▸ What to produce: Show every line of the data that includes the word "коронавируса".

▸ Data under study:
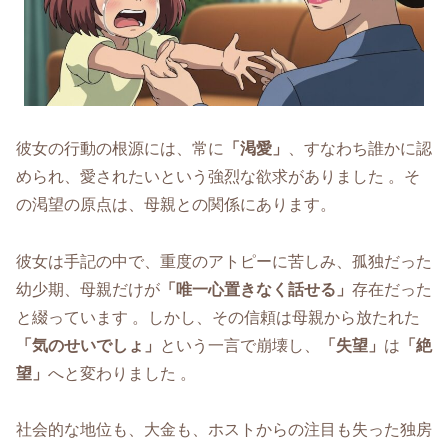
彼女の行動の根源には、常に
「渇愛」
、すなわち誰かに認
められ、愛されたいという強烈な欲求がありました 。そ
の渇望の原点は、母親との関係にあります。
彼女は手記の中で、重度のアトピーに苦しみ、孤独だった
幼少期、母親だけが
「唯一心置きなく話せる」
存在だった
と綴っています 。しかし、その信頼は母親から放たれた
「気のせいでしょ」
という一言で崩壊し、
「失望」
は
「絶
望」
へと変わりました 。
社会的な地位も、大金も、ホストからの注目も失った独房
--
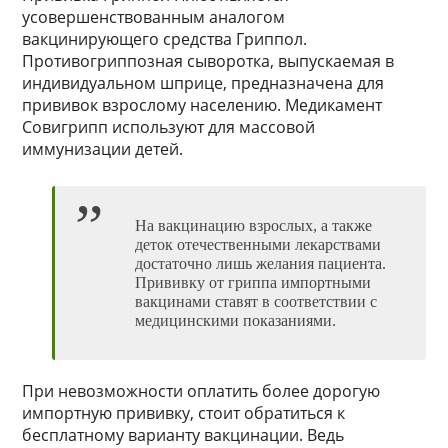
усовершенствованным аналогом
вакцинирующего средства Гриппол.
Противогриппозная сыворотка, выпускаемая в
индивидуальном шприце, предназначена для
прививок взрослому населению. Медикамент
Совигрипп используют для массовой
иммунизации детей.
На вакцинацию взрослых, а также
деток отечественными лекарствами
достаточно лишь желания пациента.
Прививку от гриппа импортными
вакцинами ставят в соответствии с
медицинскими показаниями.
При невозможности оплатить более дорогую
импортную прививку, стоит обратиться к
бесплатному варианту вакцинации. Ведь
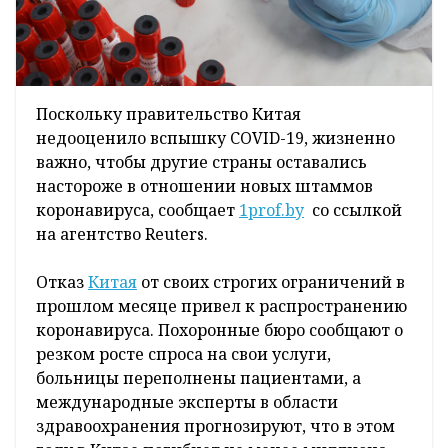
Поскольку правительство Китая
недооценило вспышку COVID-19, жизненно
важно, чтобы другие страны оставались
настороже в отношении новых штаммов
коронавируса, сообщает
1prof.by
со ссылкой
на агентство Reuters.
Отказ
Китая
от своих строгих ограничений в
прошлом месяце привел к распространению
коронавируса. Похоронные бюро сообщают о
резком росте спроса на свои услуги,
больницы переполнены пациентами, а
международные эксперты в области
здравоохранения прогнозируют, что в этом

▸ Answer section:
коронавируса, сообщает
коронавируса. Похоронные бюро сообщают о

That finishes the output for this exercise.